Engineering has not really changed in end results for centuries: however, the tools and methods have. For example, the Rolls-Royce Merlin engine of WW2 went through many changes, including fuel refinements, adding a supercharger, and fuel intake methods. Designed by engineers, it was then built out of wood to look for problem areas, then steel and aluminum, first with just a couple of cylinders for proof of concept, then expanded to a full engine that went through exhaustive testing before being mounted on an actual aircraft, and finally the flight test. In addition to this, the whole engine manufacturing process includes testing. Testing was performed in the early stages, and they would pick one out of five engines and run it until it failed, this number would go to 1 in 100 over time, as fewer defects were detected. Today, there are many other ways to ensure quality and speed design, but the end result is still the same. The other interesting thing was how they also had to rethink how to make the engines, to begin with, as usual, it would take a team of engineers to produce such an engine, but they needed as many as could be produced, and their labor force were not engineers.
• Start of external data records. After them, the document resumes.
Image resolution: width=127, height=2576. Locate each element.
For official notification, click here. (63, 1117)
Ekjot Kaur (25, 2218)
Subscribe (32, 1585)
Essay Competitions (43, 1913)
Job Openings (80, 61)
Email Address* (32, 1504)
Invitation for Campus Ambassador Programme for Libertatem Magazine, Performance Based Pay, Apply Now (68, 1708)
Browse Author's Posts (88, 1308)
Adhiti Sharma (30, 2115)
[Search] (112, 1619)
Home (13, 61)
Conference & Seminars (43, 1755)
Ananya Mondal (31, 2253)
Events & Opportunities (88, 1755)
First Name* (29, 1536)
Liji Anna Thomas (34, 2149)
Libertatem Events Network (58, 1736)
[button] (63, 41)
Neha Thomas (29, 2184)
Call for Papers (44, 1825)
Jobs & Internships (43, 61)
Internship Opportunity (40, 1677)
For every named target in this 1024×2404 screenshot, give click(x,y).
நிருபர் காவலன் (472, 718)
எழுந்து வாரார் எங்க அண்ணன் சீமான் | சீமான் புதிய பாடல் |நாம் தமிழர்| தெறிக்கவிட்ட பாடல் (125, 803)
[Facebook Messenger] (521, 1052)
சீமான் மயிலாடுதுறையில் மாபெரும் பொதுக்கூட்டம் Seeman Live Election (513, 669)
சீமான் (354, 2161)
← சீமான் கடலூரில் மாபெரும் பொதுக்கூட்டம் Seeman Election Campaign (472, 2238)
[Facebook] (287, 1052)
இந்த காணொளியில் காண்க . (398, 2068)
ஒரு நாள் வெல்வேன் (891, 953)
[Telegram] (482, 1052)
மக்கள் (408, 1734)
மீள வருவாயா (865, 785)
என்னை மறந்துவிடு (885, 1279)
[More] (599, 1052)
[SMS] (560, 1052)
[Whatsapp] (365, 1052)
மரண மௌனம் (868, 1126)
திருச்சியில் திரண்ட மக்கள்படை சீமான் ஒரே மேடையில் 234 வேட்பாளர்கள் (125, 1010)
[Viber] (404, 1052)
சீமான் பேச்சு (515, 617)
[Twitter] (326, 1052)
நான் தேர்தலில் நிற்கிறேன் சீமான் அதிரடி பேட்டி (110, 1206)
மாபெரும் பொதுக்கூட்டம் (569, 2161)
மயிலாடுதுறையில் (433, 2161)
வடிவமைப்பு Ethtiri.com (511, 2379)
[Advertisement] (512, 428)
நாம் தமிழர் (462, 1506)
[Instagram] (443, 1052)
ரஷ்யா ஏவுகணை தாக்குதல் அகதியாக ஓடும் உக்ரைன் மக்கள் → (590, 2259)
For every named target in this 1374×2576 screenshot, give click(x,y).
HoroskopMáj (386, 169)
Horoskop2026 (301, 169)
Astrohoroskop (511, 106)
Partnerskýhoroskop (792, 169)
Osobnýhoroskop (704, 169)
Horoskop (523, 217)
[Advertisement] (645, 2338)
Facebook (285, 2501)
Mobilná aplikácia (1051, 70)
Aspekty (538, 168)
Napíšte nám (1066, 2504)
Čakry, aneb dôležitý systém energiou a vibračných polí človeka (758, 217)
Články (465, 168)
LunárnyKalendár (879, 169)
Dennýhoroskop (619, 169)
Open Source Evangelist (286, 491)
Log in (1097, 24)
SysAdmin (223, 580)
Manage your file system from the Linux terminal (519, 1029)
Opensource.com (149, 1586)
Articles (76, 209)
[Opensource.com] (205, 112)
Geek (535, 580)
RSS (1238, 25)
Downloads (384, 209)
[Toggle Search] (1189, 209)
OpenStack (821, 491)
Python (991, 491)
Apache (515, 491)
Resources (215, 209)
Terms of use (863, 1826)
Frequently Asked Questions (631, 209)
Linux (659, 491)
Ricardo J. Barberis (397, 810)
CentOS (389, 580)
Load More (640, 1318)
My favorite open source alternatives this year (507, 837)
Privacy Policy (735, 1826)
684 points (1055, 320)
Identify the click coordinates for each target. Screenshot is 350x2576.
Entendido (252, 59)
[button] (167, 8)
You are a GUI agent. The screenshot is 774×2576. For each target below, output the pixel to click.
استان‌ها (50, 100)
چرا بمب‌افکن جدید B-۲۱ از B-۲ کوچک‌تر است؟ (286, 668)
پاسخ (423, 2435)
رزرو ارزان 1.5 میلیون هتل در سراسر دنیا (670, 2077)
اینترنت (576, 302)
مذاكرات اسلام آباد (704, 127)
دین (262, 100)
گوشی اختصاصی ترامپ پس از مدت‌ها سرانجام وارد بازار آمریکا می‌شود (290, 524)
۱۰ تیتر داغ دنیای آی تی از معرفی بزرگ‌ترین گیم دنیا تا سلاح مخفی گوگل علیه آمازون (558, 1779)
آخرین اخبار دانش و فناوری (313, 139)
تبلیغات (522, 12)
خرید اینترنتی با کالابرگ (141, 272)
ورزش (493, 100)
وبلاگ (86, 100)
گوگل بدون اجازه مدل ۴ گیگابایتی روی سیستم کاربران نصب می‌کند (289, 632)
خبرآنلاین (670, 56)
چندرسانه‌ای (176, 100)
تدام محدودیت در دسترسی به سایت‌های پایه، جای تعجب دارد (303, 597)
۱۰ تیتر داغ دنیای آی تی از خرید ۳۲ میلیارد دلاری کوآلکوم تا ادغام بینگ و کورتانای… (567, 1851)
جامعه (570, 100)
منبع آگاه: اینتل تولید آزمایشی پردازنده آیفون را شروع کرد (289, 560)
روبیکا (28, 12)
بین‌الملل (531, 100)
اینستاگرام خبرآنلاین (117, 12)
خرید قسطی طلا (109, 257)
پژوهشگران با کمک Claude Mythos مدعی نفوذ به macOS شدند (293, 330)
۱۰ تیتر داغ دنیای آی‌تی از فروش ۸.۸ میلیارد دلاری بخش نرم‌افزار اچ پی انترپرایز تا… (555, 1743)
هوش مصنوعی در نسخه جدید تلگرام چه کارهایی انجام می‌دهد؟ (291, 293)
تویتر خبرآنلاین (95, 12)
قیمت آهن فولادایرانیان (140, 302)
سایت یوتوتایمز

Today we do what is known as Model-Based Systems Engineering (MBSE) a software-based tool to look for flaws and weed them out before production. Still, in systems engineering as we look at not only the engine but how it would be used. Like before, models are made, this time in software. The main advantage here is that things do not have to be made to examine their properties but can be simulated instead. MBSE has taken on some importance not just for cost, but for the schedule and cost of the final project. Another example of doing the engineering upfront rather than building and experimentation. This is done virtually.


With newer tools, MBSE does not even need programming skills but can be accomplished in something much closer to human language, while still synaptic, still maps to parts of speech such as nouns, verbs, adjectives (itlities), and adverbs to describe the system and interfaces.


As with all systems engineering, whether you’re adding to a system or making a new one, still comes down to the four basics: requirements, behavior (or Concept of Operations), architecture, and verification on validation. By being able to do this is in a software model, much of the work can be performed without actually building anything which is a huge leap in the design process. But as always, the requirements and how you are going to use them are paramount. In the case of the Merlin Engine, was the mainstay of the British air force powering everything thing from the Spitfire to the Mosquito and later the US P-51 Mustang.